After a pleasant first meeting with Punki (every bit
as charming in person as on the board) and her employee
Brendan or Brandon, whom she had come to the airport
to fetch, I was off to Spokane.
As with Oakland, "there's no there there" in the
words of Gertrude Stein. Nonetheless, it might be
a good location for a FT gathering: it really is
a pretty little city; the natives are friendly
(and inordinately proud of their home), and the
lack of distraction might focus things and make
it a very cohesive party.
There is a Spokane wine tour, which people
might be interested in - I went to Caterina,
which is right near Riverfront Park and
easily accessible by foot or 25c shuttle trolley.
The Chardonnay I'd tried before: quite fruity
and rather gently oaked. Concentrated on their
three reds: the 1997 Cab, which despite a touch
of that cedar austerity was a quite accessible
drink. Surprisingly the Merlot of that year was
a big wine, not yet ready to drink: good fruit
and a lot of acid promised a few years' good
aging potential, though. The Rosso (about half
and half Cab and Merlot) is a really big, rather
dumb wine, nowhere near ready but with a lot of
potential - ready in three to five, I'd say.

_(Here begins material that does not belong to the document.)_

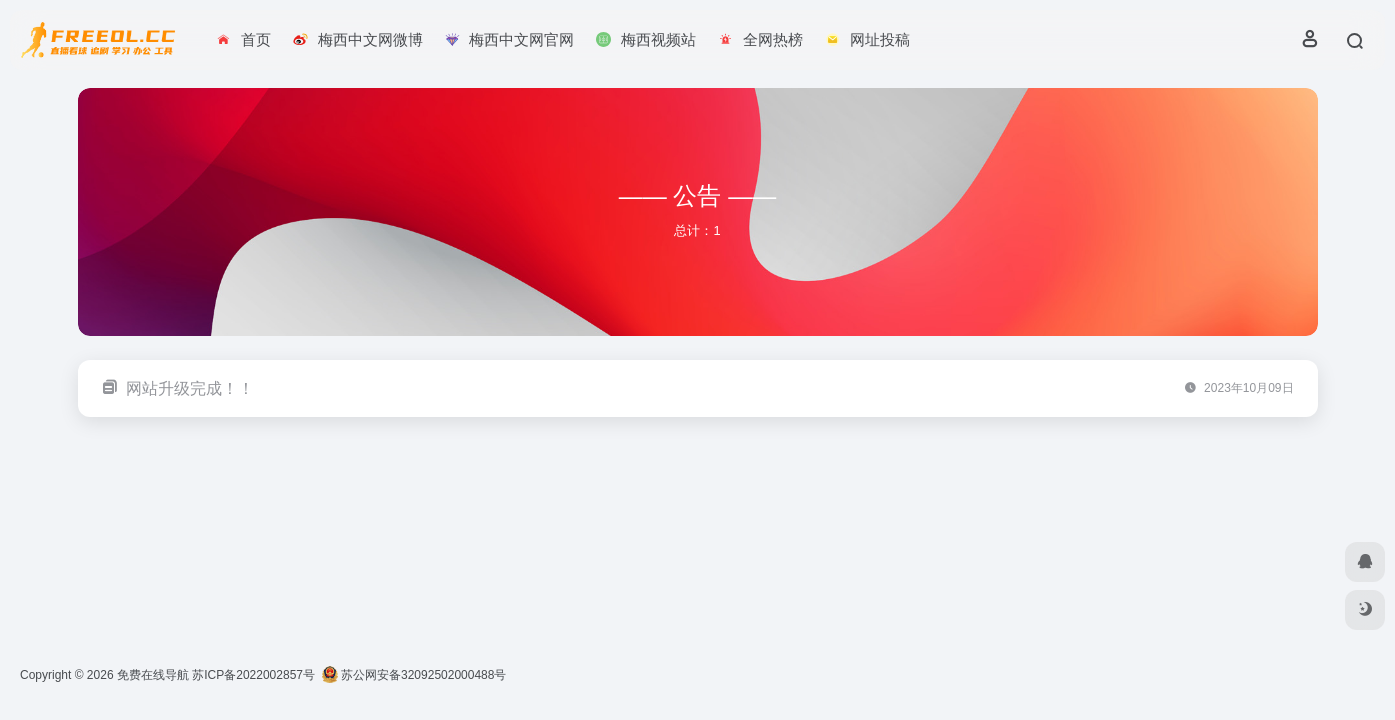  Describe the element at coordinates (414, 675) in the screenshot. I see `苏公网安备32092502000488号` at that location.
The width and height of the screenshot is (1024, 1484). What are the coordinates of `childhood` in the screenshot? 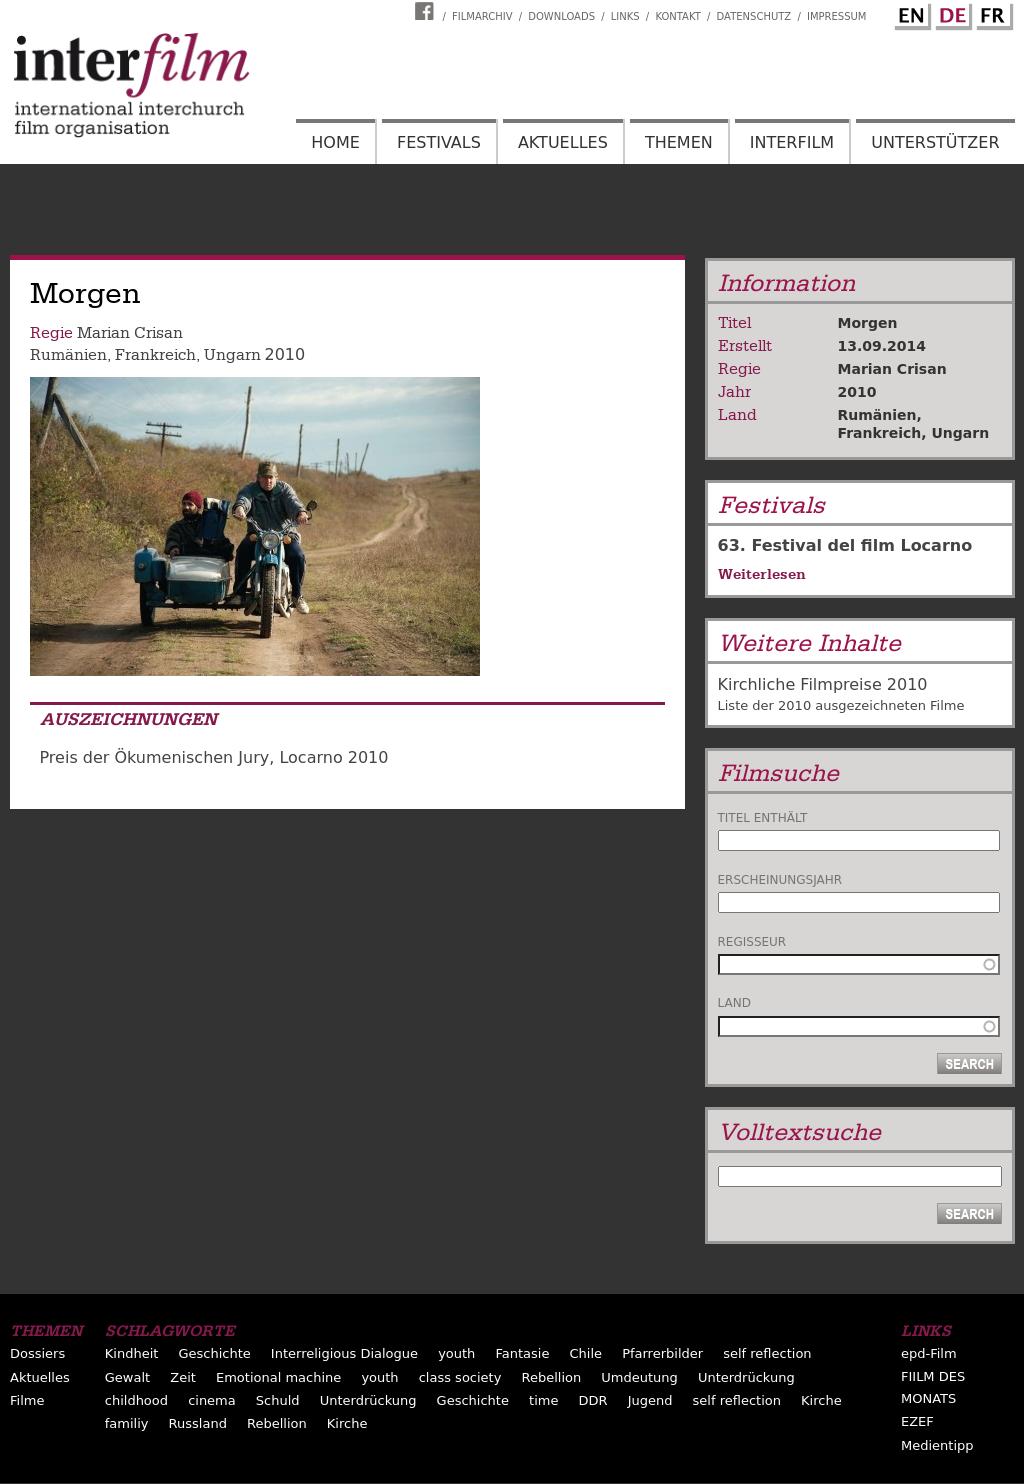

The late-harvest Riesling was a disappointment -
flowery and with that pineapple-Rieslingy taste
but not very high in concentration and with only
7.something percent residual sugar. I told the
young woman behind the counter that I thought it
borderline for a dessert wine, and she allowed
that most customers bought it as a sweet table
wine (cf. Rhine Garten, for those of you above
forty or so). The tasting room doubles as a
foodie boutique, so you can get high-end
specialty foods and stuff at fairly high-end
prices: some good merchandise - Sharon O'Connor's
cookbook-classical CD combos and the excellent
Stonewall Kitchens jams and preserves among them.
A report on the front-runners in Spokane.
Clinkerdagger's, 621 W Mallon, in the Flour Mill
complex. A pleasant restaurant in the yuppie trough
vein - wood and plants and a solarium overlooking
the falls. Good staff, friendly, efficient, not too
hard on the sell. I had the applewood-smoked coriander
crusted pork loin - two sizable chops, one on the
bone, not very smoky, thoroughly cooked but still
juicy. They came with flavorful creamy redskin smashed
potatoes and a molasses-currant sauce (I think that
the menu mentioned a game demi-glaze, but that was
undetectable). A tangle of slivers of lemon zest
complicated the flavors a bit much, I thought, but
it was pretty good food nonetheless. The Jacob's
Creek Merlot (1998 I think) accompanied unobtrusively.
For afters: the special pecan pie, which was good
but not in any way special ($5.95 a moderate-size
slice); perhaps the signature "burnt cream" would
have been a better choice.
Longhorn Barbecue, 7611 W Sunset Hwy. Good staff,
friendly, fairly efficient, not too hard on the sell.
Setting is your stereotypical good ole chow hall, hard
chairs, lighting that manages to be harsh and somehow
not quite adequate at the same time. Beers the usual
dreck with a few ringers (Alaska Amber, Northern Lights
Amber), 10 oz $1.75, 23 oz $3, 34 oz $4.50, and so on.
Go for a couple 23 ozers. The food is wholesome but not
on the whole exceptional. German sausage was fatty and
a bit pasty, the texture more bangerlike than I would
have hoped. Ribs although with a smoked taste reminded
me of Chinese restaurant ribs with their sweet glaze.
The BBQ sauce here, by the way, is way sweet. The chili,
described on the menu with the oxymoronic juxtaposition
"Texas recipe" and "beans," was surprisingly Texas-like,
the beans not mushily cooked into the stew but folded
in later in the cooking. Mostly chuck beef (some gristly
bits, which I like) and decent chili powder with some
heat. I'd have gone for cooking onions in, but at least
they offer the option of chopped onions for on top. Odd
things: the men's room has old Sunday comics tacked up
on the wall; the sign out front reads "barbecue," but
when the neon lights up, the neon reads "barbeque."
[My colleague C. reported vaguely that she'd had an
exceptional kung pao chicken at a restaurant in
Airways Heights "called La La or Lu Lu or something."